Federico Clavarino’s Hereafter is a poignant and immersive journey into the past told through the memories and collected archive of his maternal English grandparents, John and Mary. Structured over five chapters, the series explores the final years of the British empire. His grandfather John Phillips served as UK Ambassador in several former British colonies including Oman, Sudan and Jordan. Along with his wife, Mary, their archive of images, letters and documents play a central role in how this narrative slowly unfolds.
I found this to be a book where the text carries more weight than the photographs, which are constructed based on Clavarino’s family archive and images he made himself while revisiting his grandparent’s home. He also managed to visit some of the locations his grandparents lived and captured a variety of open-ended images that reference the words of his grandparents and family members. But the photos that stay with me are the archive photographs — they carry the mystic of time and place, which adds to the overall feeling around the book.
Memory is at the heart of this work — both metaphorically and literally. As a book, it is intentionally fragmented and surreal. At times, I felt as though I was floating through time and space, never really holding onto anything — like a fleeting thought. A sense of uncertainty looms across the book. I found myself pulling in to look at the details of photographs and trying to unwind bits of handwriting to try to fill in some of what I perceived to be gaps. But this is what Clavarino wants to accomplish — telling you one part of the story through the remembered or selective memory of his narrators. What remains unsaid is an intriguing question that carries through the book.
Clavarino’s images are not intended to answer any questions. I see them as referencing the journey of his grandparents. Perhaps in part he had to go on this journey himself to feel a sense of connection to them, especially to his grandfather John, given his job at the time. His photographs marry well with the family archive because the two are open ended. You can add your own meaning to the photograph but with the context of words, that frame becomes smaller.
Given Egypt, where I grew up, is a former British colony, albeit not one where Clavarino’s grandfather worked, I was especially interested in the behind the scenes of the British operation in its colonies.

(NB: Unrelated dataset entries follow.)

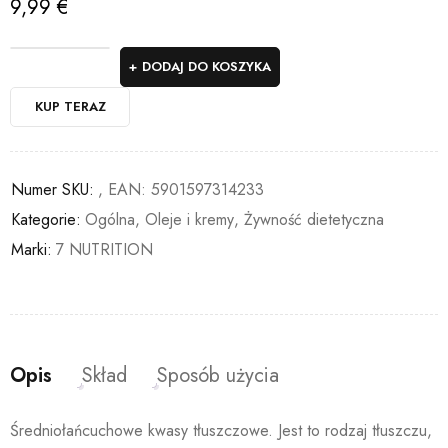
9,99
€
DODAJ DO KOSZYKA
KUP TERAZ
Numer SKU:
, EAN: 5901597314233
Kategorie:
Ogólna
,
Oleje i kremy
,
Żywność dietetyczna
Marki:
7 NUTRITION
Opis
Skład
Sposób użycia
Średniołańcuchowe kwasy tłuszczowe. Jest to rodzaj tłuszczu,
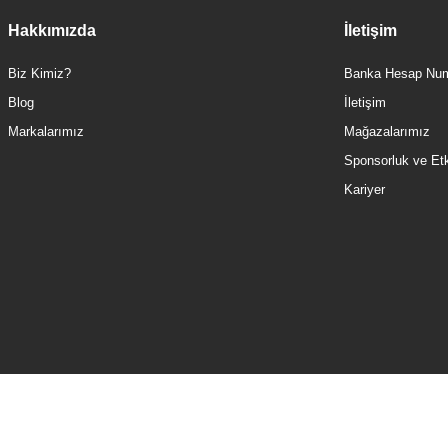
Hakkımızda
İletişim
Biz Kimiz?
Banka Hesap Num
Blog
İletişim
Markalarımız
Mağazalarımız
Sponsorluk ve Etki
Kariyer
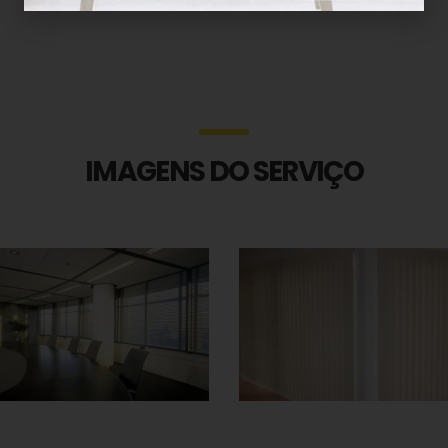
IMAGENS DO SERVIÇO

Little handwritten notes and photographs of private functions were a curious look into life at the time.
I was curious by some of the descriptions and expressions used in the written correspondences from the time. It showed the political motives behind British rule in these colonies. While this may be obvious given the game of politics is always this way, seeing it in writing made this even more real. It also cast an air of doubt on the person of his grandfather. I say this with a degree of hesitation because it’s not entirely fair. But the book leaves room for doubt and uncertainty. What is being said and how much is being revealed instantly makes me wonder what is being concealed. It is a reflection of politics itself as usually what is being said is a fraction of the full story.
Adding to the voices of his grandparents, the book features excerpts of interviews with other members of Clavarino’s family — his aunt Elizabeth, Uncles William and Robin and his mother, Susan. We meet them at the end of the book. This is where it struck me that “Hereafter” can begin where it ends — read in reverse it gives you a different emotional experience.
The book closes with Uncle Robin’s contemplations on the legacy of one’s existence and what it means to cease to exist “…You cannot know that the soul of that individual passed through the path that you interacted with, because they have an infinite number of paths, and the sum of their histories might actually be taking a different path, and in taking that different path, you will have seen them die, you will have seen me die, but actually in ourselves we didn’t die.”
This quote was the beginning of an extended statement by Uncle Robin that leads to the ending. It is poignant in its philosophical and poetic interpretation of death. It struck me on a personal level because death of the ones I love is a dark cloud I want to walk away from, but through these words I felt that there is value in reconfiguring my own understanding of what it means for those who experience it and those who remain behind to deal with it. I imagine this is where Clavarino found himself too. When he first came upon the material for this book, he describes the pictures in his grandparents’ home. He must have had a moment where he wondered what it all meant. Death is a wonder of the unpleasant kind and Uncle Robin’s words ease the anxiety and pain around it.